» **About this exercise**
Repeat the material below exactly, line for line.

★ ★ ★ ★ ★ ★ ★

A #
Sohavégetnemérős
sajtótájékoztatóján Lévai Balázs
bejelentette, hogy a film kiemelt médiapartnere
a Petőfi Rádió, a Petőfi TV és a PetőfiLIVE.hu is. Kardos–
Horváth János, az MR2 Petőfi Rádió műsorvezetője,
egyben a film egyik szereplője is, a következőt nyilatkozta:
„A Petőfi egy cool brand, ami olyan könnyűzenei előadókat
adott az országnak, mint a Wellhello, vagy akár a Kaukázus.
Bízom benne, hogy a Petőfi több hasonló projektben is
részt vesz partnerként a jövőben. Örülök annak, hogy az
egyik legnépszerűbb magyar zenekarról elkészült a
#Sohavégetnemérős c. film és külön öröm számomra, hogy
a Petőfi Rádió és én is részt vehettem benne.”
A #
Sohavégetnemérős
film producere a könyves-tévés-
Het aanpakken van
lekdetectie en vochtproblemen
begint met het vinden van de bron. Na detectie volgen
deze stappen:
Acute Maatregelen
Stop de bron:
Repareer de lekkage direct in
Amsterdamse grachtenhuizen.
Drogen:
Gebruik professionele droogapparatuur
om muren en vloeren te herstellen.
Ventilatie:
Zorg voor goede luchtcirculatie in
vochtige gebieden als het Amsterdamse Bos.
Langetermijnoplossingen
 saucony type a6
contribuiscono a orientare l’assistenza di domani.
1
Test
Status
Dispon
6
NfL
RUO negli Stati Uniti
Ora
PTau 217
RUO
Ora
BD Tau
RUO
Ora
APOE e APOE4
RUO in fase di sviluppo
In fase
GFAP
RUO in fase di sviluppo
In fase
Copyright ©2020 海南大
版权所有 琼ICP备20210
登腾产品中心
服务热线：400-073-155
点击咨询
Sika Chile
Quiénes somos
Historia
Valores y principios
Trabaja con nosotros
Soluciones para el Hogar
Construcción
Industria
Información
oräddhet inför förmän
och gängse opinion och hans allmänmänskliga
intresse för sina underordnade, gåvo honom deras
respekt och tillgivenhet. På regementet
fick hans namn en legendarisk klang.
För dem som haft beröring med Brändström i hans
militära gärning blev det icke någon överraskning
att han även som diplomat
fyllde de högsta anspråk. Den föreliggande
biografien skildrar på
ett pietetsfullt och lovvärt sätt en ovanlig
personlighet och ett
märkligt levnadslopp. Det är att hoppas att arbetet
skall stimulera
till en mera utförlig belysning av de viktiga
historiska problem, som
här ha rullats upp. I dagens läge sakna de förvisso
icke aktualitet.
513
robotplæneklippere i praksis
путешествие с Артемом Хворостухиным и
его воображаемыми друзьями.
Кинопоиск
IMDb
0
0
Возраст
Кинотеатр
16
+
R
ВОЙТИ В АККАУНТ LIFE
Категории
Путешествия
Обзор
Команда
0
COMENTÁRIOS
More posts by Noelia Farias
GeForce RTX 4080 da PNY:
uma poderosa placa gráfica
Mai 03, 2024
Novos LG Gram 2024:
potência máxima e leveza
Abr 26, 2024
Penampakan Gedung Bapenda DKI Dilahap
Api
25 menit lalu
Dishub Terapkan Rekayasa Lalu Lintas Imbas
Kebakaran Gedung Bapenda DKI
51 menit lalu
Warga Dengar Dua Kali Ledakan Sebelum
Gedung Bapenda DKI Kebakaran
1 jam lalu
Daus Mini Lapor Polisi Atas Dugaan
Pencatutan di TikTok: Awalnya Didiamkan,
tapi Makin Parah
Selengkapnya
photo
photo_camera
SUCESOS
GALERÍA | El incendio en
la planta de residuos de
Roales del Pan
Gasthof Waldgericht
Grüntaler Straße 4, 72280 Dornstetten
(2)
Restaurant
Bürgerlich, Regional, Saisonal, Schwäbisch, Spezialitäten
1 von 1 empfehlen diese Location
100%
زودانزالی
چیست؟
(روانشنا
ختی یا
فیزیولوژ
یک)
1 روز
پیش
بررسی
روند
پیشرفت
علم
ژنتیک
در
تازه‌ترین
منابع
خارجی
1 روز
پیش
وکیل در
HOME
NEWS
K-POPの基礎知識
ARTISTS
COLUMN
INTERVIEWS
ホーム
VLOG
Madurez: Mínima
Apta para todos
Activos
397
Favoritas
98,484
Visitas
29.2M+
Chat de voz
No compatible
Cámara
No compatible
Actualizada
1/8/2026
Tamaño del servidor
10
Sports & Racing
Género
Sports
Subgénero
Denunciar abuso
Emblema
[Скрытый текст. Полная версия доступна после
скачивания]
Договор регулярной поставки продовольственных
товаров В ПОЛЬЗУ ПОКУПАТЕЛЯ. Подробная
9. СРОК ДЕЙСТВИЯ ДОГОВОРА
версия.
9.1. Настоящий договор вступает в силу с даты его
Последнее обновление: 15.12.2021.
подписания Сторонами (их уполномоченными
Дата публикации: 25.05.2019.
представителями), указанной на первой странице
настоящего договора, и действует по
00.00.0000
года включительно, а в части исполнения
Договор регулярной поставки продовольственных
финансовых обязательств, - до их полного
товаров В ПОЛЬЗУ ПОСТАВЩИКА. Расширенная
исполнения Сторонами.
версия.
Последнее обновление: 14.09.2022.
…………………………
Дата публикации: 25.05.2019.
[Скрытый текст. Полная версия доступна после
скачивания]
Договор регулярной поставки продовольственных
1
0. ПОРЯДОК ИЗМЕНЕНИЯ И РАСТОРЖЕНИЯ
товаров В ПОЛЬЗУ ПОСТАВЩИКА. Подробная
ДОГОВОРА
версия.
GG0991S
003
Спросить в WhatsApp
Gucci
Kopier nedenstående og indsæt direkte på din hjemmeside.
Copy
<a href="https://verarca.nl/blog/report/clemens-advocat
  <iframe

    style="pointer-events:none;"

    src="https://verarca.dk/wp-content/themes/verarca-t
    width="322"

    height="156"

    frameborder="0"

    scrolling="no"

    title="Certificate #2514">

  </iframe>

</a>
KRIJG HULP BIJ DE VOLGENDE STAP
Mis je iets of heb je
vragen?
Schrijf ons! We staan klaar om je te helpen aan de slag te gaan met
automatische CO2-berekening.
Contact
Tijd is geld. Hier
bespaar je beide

★ ★ ★ ★ ★ ★ ★

» **Exercise result**
A #
Sohavégetnemérős
sajtótájékoztatóján Lévai Balázs
bejelentette, hogy a film kiemelt médiapartnere
a Petőfi Rádió, a Petőfi TV és a PetőfiLIVE.hu is. Kardos–
Horváth János, az MR2 Petőfi Rádió műsorvezetője,
egyben a film egyik szereplője is, a következőt nyilatkozta:
„A Petőfi egy cool brand, ami olyan könnyűzenei előadókat
adott az országnak, mint a Wellhello, vagy akár a Kaukázus.
Bízom benne, hogy a Petőfi több hasonló projektben is
részt vesz partnerként a jövőben. Örülök annak, hogy az
egyik legnépszerűbb magyar zenekarról elkészült a
#Sohavégetnemérős c. film és külön öröm számomra, hogy
a Petőfi Rádió és én is részt vehettem benne.”
A #
Sohavégetnemérős
film producere a könyves-tévés-
Het aanpakken van
lekdetectie en vochtproblemen
begint met het vinden van de bron. Na detectie volgen
deze stappen:
Acute Maatregelen
Stop de bron:
Repareer de lekkage direct in
Amsterdamse grachtenhuizen.
Drogen:
Gebruik professionele droogapparatuur
om muren en vloeren te herstellen.
Ventilatie:
Zorg voor goede luchtcirculatie in
vochtige gebieden als het Amsterdamse Bos.
Langetermijnoplossingen
 saucony type a6
contribuiscono a orientare l’assistenza di domani.
1
Test
Status
Dispon
6
NfL
RUO negli Stati Uniti
Ora
PTau 217
RUO
Ora
BD Tau
RUO
Ora
APOE e APOE4
RUO in fase di sviluppo
In fase
GFAP
RUO in fase di sviluppo
In fase
Copyright ©2020 海南大
版权所有 琼ICP备20210
登腾产品中心
服务热线：400-073-155
点击咨询
Sika Chile
Quiénes somos
Historia
Valores y principios
Trabaja con nosotros
Soluciones para el Hogar
Construcción
Industria
Información
oräddhet inför förmän
och gängse opinion och hans allmänmänskliga
intresse för sina underordnade, gåvo honom deras
respekt och tillgivenhet. På regementet
fick hans namn en legendarisk klang.
För dem som haft beröring med Brändström i hans
militära gärning blev det icke någon överraskning
att han även som diplomat
fyllde de högsta anspråk. Den föreliggande
biografien skildrar på
ett pietetsfullt och lovvärt sätt en ovanlig
personlighet och ett
märkligt levnadslopp. Det är att hoppas att arbetet
skall stimulera
till en mera utförlig belysning av de viktiga
historiska problem, som
här ha rullats upp. I dagens läge sakna de förvisso
icke aktualitet.
513
robotplæneklippere i praksis
путешествие с Артемом Хворостухиным и
его воображаемыми друзьями.
Кинопоиск
IMDb
0
0
Возраст
Кинотеатр
16
+
R
ВОЙТИ В АККАУНТ LIFE
Категории
Путешествия
Обзор
Команда
0
COMENTÁRIOS
More posts by Noelia Farias
GeForce RTX 4080 da PNY:
uma poderosa placa gráfica
Mai 03, 2024
Novos LG Gram 2024:
potência máxima e leveza
Abr 26, 2024
Penampakan Gedung Bapenda DKI Dilahap
Api
25 menit lalu
Dishub Terapkan Rekayasa Lalu Lintas Imbas
Kebakaran Gedung Bapenda DKI
51 menit lalu
Warga Dengar Dua Kali Ledakan Sebelum
Gedung Bapenda DKI Kebakaran
1 jam lalu
Daus Mini Lapor Polisi Atas Dugaan
Pencatutan di TikTok: Awalnya Didiamkan,
tapi Makin Parah
Selengkapnya
photo
photo_camera
SUCESOS
GALERÍA | El incendio en
la planta de residuos de
Roales del Pan
Gasthof Waldgericht
Grüntaler Straße 4, 72280 Dornstetten
(2)
Restaurant
Bürgerlich, Regional, Saisonal, Schwäbisch, Spezialitäten
1 von 1 empfehlen diese Location
100%
زودانزالی
چیست؟
(روانشنا
ختی یا
فیزیولوژ
یک)
1 روز
پیش
بررسی
روند
پیشرفت
علم
ژنتیک
در
تازه‌ترین
منابع
خارجی
1 روز
پیش
وکیل در
HOME
NEWS
K-POPの基礎知識
ARTISTS
COLUMN
INTERVIEWS
ホーム
VLOG
Madurez: Mínima
Apta para todos
Activos
397
Favoritas
98,484
Visitas
29.2M+
Chat de voz
No compatible
Cámara
No compatible
Actualizada
1/8/2026
Tamaño del servidor
10
Sports & Racing
Género
Sports
Subgénero
Denunciar abuso
Emblema
[Скрытый текст. Полная версия доступна после
скачивания]
Договор регулярной поставки продовольственных
товаров В ПОЛЬЗУ ПОКУПАТЕЛЯ. Подробная
9. СРОК ДЕЙСТВИЯ ДОГОВОРА
версия.
9.1. Настоящий договор вступает в силу с даты его
Последнее обновление: 15.12.2021.
подписания Сторонами (их уполномоченными
Дата публикации: 25.05.2019.
представителями), указанной на первой странице
настоящего договора, и действует по
00.00.0000
года включительно, а в части исполнения
Договор регулярной поставки продовольственных
финансовых обязательств, - до их полного
товаров В ПОЛЬЗУ ПОСТАВЩИКА. Расширенная
исполнения Сторонами.
версия.
Последнее обновление: 14.09.2022.
…………………………
Дата публикации: 25.05.2019.
[Скрытый текст. Полная версия доступна после
скачивания]
Договор регулярной поставки продовольственных
1
0. ПОРЯДОК ИЗМЕНЕНИЯ И РАСТОРЖЕНИЯ
товаров В ПОЛЬЗУ ПОСТАВЩИКА. Подробная
ДОГОВОРА
версия.
GG0991S
003
Спросить в WhatsApp
Gucci
Kopier nedenstående og indsæt direkte på din hjemmeside.
Copy
<a href="https://verarca.nl/blog/report/clemens-advocat
  <iframe

    style="pointer-events:none;"

    src="https://verarca.dk/wp-content/themes/verarca-t
    width="322"

    height="156"

    frameborder="0"

    scrolling="no"

    title="Certificate #2514">

  </iframe>

</a>
KRIJG HULP BIJ DE VOLGENDE STAP
Mis je iets of heb je
vragen?
Schrijf ons! We staan klaar om je te helpen aan de slag te gaan met
automatische CO2-berekening.
Contact
Tijd is geld. Hier
bespaar je beide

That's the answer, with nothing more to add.